Preventing criminal recidivism requires community supports over the long term. Khulisa, a non-profit in London, provides a short rehabilitative program with young offenders. However, for both them and the government it is hard to monitor ex-offenders and their well-being upon release. As such, Khulisa is partnering with community organisations in London to collect data on the integration progress of past program participants. This data is then analysed using wellbeing indicator tools, which monitor feelings such as usefulness, value, anxiety, and integration, and is compared to ex-offenders who have not received the same rehabilitative programming. Preliminary results have been positive, demonstrating the ways in which Khulisa’s programming is helping participants live stable lives. This data project is not only to drive evidence-based programming, but is being used to influence policy makers and other organisations to make well-being the centre of their approaches.
Democratising data input. Using data to better focus on measuring wellbeing is not a one-way relationship. Some initiatives are giving data and tools into public hands to amplify their voices and needs.
In Australia, Aboriginal peoples face lower health and socioeconomic indicators than the majority population. The South Australia Health and Medical Research Unit, supported by the Fay Fuller Foundation, is working to create a data warehouse on a range of health and cultural indicators in 18 geographical areas across South Australia by and for Aboriginal people. This project is unique as it is designed to provide Aboriginal communities with their own data, allowing them to drive how they want to engage with service providers and monitor performance of government systems on their health and social outcomes over time.

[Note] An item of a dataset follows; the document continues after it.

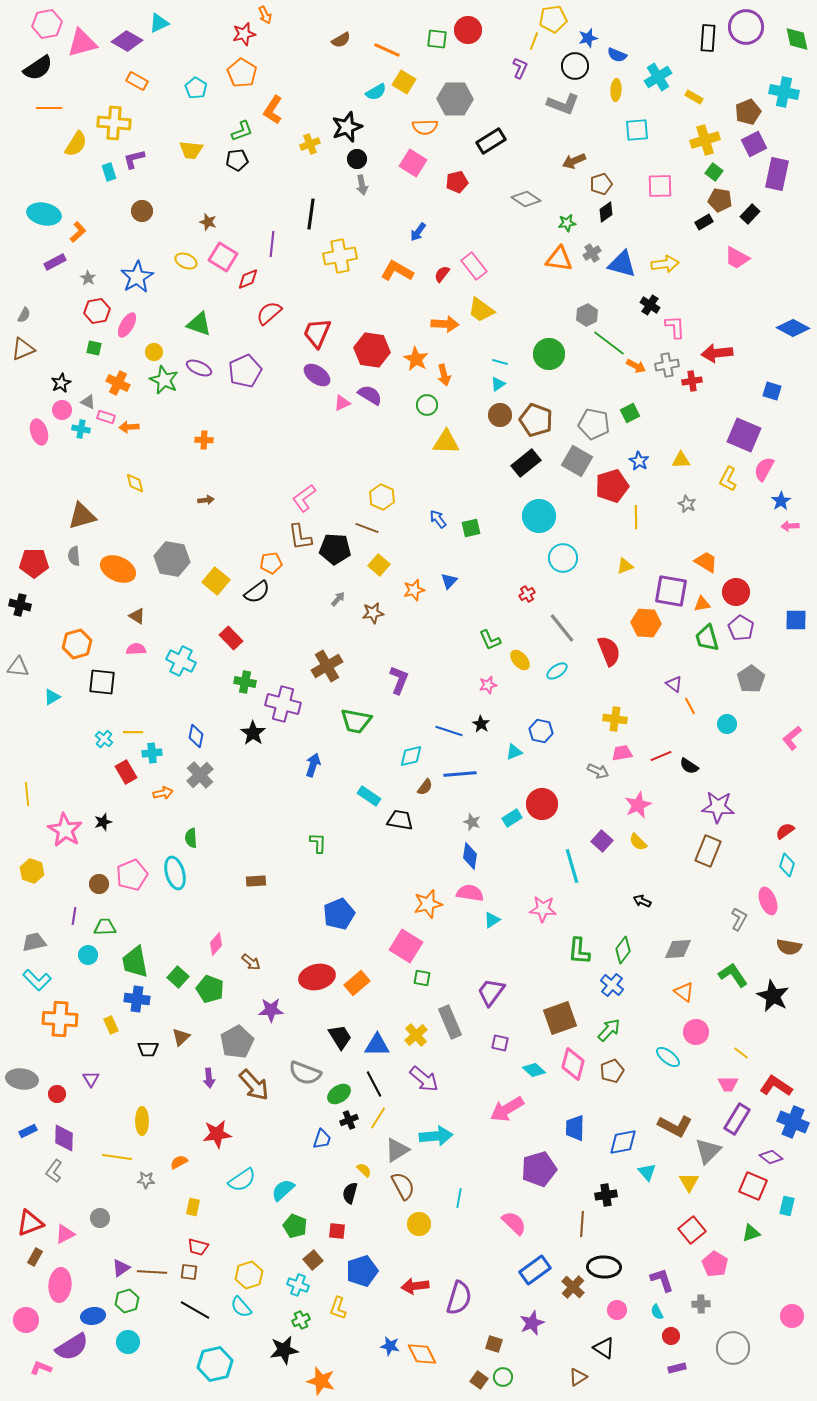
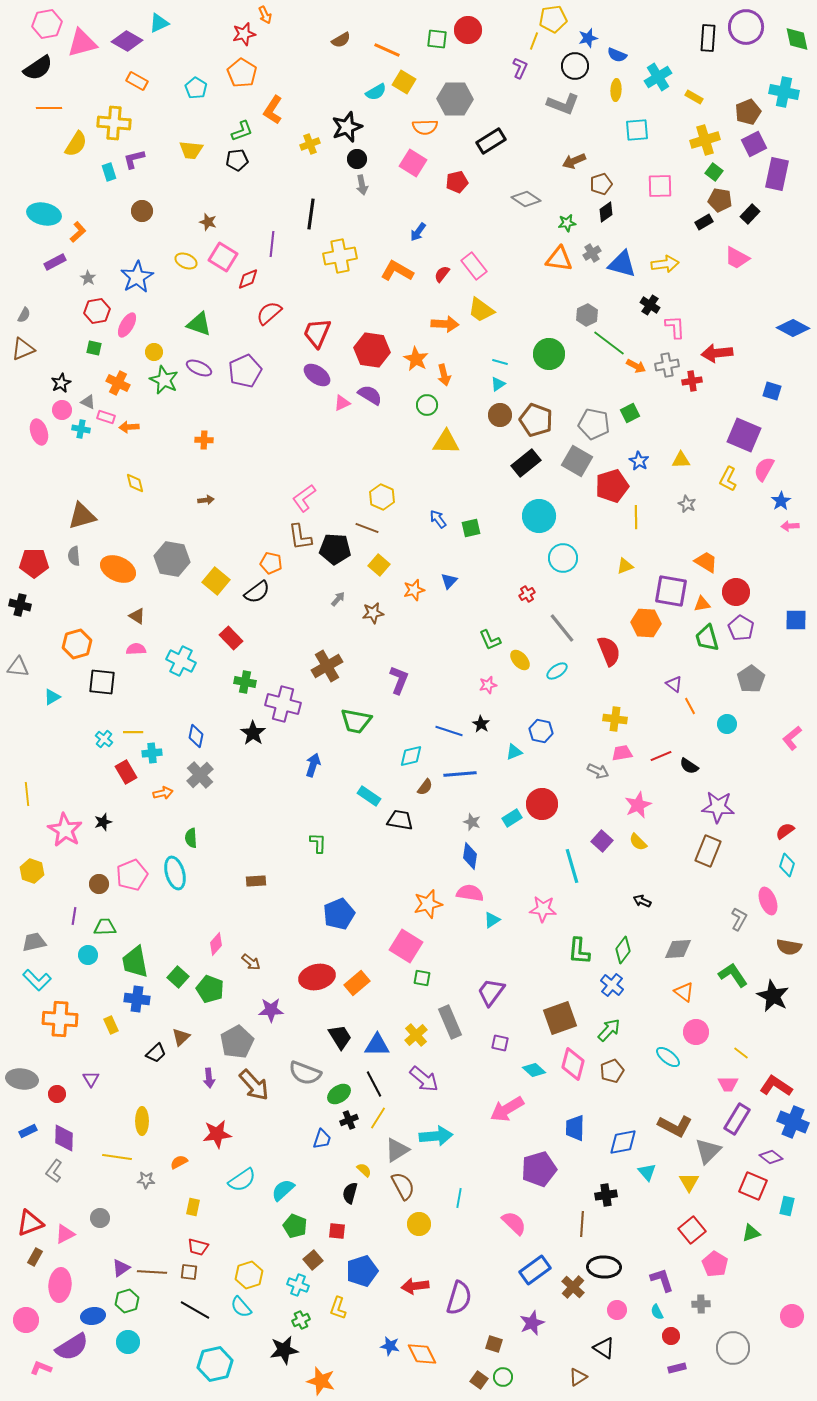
orange pentagon at (271, 563): rotated 20 degrees clockwise
black trapezoid at (148, 1049): moved 8 px right, 4 px down; rotated 45 degrees counterclockwise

Emerging research into and the development of smart cities also demonstrates promising ways the link between citizen opinion and wellbeing and government policy and measurement can be increased. These projects both use data mining and provide platforms through which citizens can shape planning. MIT’s Senseable City Labs uses a range of tools – such as mobile data and censors – to create a real-time city. Their “Friendly Cities” project uses call detail records to identify places in the city that bring people together, and research on “The Urban Village” used mobile communication data to study social networks in large urban areas. Sidewalk Labs’ proposal for Toronto includes a digital infrastructure that allows the public to collaborate to address local challenges. These projects highlight innovative methods by which data can be harnessed to improve the liveability of cities and the wellbeing of residents. However, it is important to note that Sidewalk Labs is a private company rather than the government, and understanding how this relationship will work in the future is at the forefront of many citizen’s minds.
Aggregate, inaccurate, and time-lagged data often leaves many governments blind to many important aspects of wellbeing, limiting policy effectiveness. Big data, harnessed by innovative organisations and collaboratives, is providing windows into the on-the-ground lives and needs of everyday citizens. Scaling such initiatives could help drive a paradigm shift on what counts as progress and change the focus of political agendas.
This is part of the work SIX is undertaking with four foundations from around the world to explore how data can be used to help cross-sector partnerships address complex problems. We seek to highlight successful global examples to inspire others, curate an action-led dialogue, and explore the role and entry points for philanthropies to engage with and enable data-driven ecosystems and systemic change around social challenges.